Memcached scaling strategy

memcachedmemoryscaling

Currently I am running a production environment with 4 dedicated memcached servers, each of them having 48Gb of RAM (42 dedicated to memcache). Right now they are doing fine, but traffic and content are growing and will surely be growing next year too.

What are your thoughts on strategies for scaling memcached further? How have you done until now:

Do you add more RAM to the boxes until their full capacity – effectively doubling the cache pool on the same number of boxes? Or do you scale horizontally by adding more of the same boxes, with the same amount of RAM.

The current boxes can surely handle more RAM as their CPU load is quite low, the only bottleneck being memory, but I wonder if it wouldn't be a better strategy to distribute the cache, making things more redundant and minimizing the impact on the cache of losing one box (losing 48Gb of cache versus losing 96Gb). How would you (or have you) handle this decision.

Best Answer

I so want to know what it is you're moving that consumes over 100 GB of memory while not maxing out your NICs.

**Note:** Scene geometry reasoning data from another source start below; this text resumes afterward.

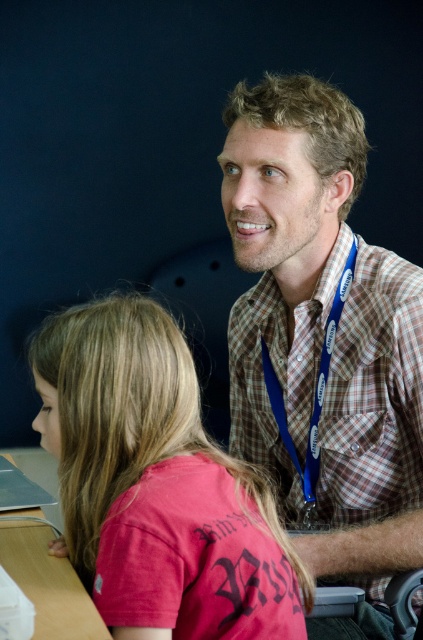 Question: Does plaid shirt at upper right come in front of blue fabric lanyard at upper center?

Choices:
 (A) yes
 (B) no

Answer: (A)

Question: Which object is the closest to the plaid shirt at upper right?

Choices:
 (A) blue fabric lanyard at upper center
 (B) matte pink shirt at lower left
 (C) wooden table at lower left

Answer: (A)

Question: Is matte pink shirt at lower left behind blue fabric lanyard at upper center?

Choices:
 (A) no
 (B) yes

Answer: (A)

Question: Is wooden table at lower left thinner than blue fabric lanyard at upper center?

Choices:
 (A) no
 (B) yes

Answer: (A)

Question: Which object is the farthest from the blue fabric lanyard at upper center?

Choices:
 (A) matte pink shirt at lower left
 (B) plaid shirt at upper right
 (C) wooden table at lower left

Answer: (C)

Question: Which point is farther from the camera taking this photo?

Choices:
 (A) (156, 352)
 (B) (71, 616)

Answer: (A) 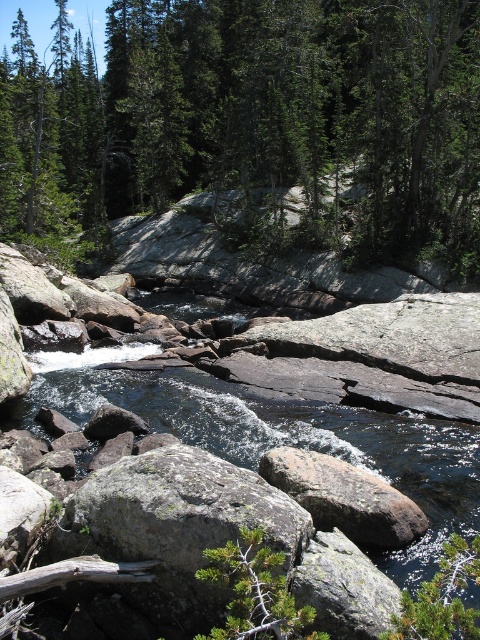 Question: Does green leafy tree at center have a lesser width compared to rusty metallic rock at center?

Choices:
 (A) no
 (B) yes

Answer: (A)

Question: Which point is closer to the camera taking this photo?

Choices:
 (A) (387, 99)
 (B) (417, 536)

Answer: (B)

Question: Is green leafy tree at center in front of rusty metallic rock at center?

Choices:
 (A) yes
 (B) no

Answer: (B)

Question: Can you confirm if green leafy tree at center is bigger than rusty metallic rock at center?

Choices:
 (A) yes
 (B) no

Answer: (A) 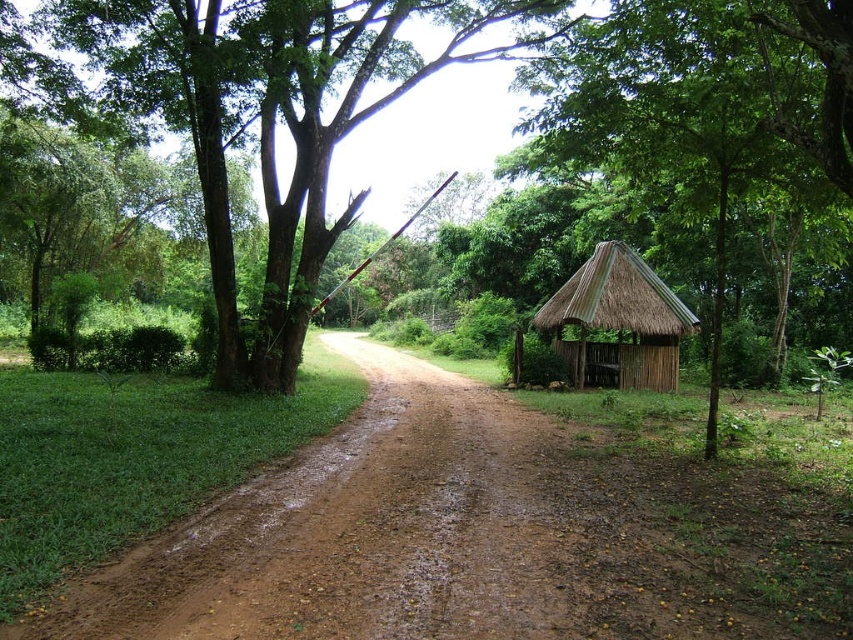 Question: Does brown dirt track at center come in front of green thatch hut at right?

Choices:
 (A) yes
 (B) no

Answer: (A)

Question: Which point is closer to the camera?

Choices:
 (A) green thatch hut at right
 (B) brown dirt track at center
 (C) green leafy tree at center

Answer: (B)

Question: Which of these objects is positioned farthest from the green leafy tree at center?

Choices:
 (A) thatched bamboo hut at right
 (B) brown dirt track at center

Answer: (A)

Question: Estimate the real-world distances between objects in this image. Which object is farther from the thatched bamboo hut at right?

Choices:
 (A) green thatch hut at right
 (B) green leafy tree at center
 (C) brown dirt track at center

Answer: (B)

Question: From the image, what is the correct spatial relationship of brown dirt track at center in relation to thatched bamboo hut at right?

Choices:
 (A) right
 (B) left

Answer: (B)

Question: Is green leafy tree at center behind thatched bamboo hut at right?

Choices:
 (A) no
 (B) yes

Answer: (A) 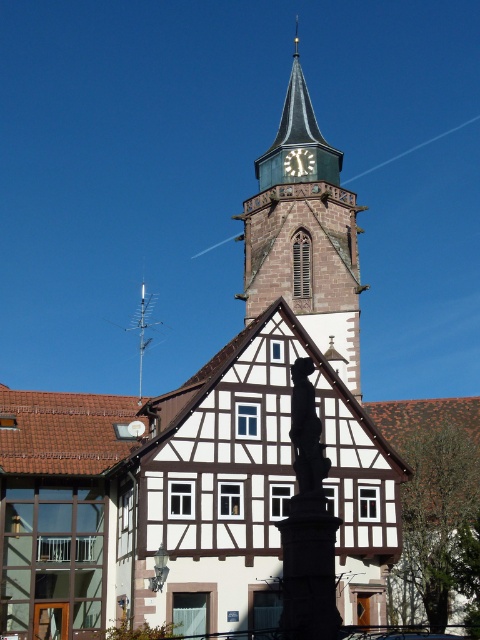 Between smooth gray stone clock tower at center and white wooden clock at upper center, which one appears on the right side from the viewer's perspective?

Positioned to the right is white wooden clock at upper center.

From the picture: Measure the distance between smooth gray stone clock tower at center and camera.

smooth gray stone clock tower at center is 65.58 meters from camera.

Locate an element on the screen. smooth gray stone clock tower at center is located at coordinates (304, 237).

Can you confirm if silver metallic antenna at upper center is shorter than white wooden clock at upper center?

Incorrect, silver metallic antenna at upper center's height does not fall short of white wooden clock at upper center's.

You are a GUI agent. You are given a task and a screenshot of the screen. Output one action in this format:
    pyautogui.click(x=<x>, y=<y>)
    Task: Click on the silver metallic antenna at upper center
    The width and height of the screenshot is (480, 640).
    Given the screenshot: What is the action you would take?
    pyautogui.click(x=143, y=328)

Does smooth gray stone clock tower at center have a lesser width compared to silver metallic antenna at upper center?

Yes.

Which is in front, point (320, 188) or point (149, 304)?

Point (320, 188) is in front.

Who is more distant from viewer, (264, 224) or (131, 324)?

The point (131, 324) is more distant.

What are the coordinates of `smooth gray stone clock tower at center` in the screenshot? It's located at (304, 237).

Memcache scales fairly linearly between machines, so the questions you have to ask are:

  • Is my system bus currently saturated?
    • This might not relate to CPU usage -- DMA transfers won't show that way
  • How expensive is the high-density memory versus a new box containing the increase amount of memory?
    • Full cost of rack space, power consumption, etc.
  • Do you see a fundamental difference between losing 25% of your cache 1% of the time and 12.5% of your cache 2% of the time? (Randomly chosen failure rate).

Scaling is 10% intuition, 70% measuring and adapting, and 20% going back and trying something else.

Load 'em up until they max out the weakest link or stop being cost-effective. They may or may not already be there.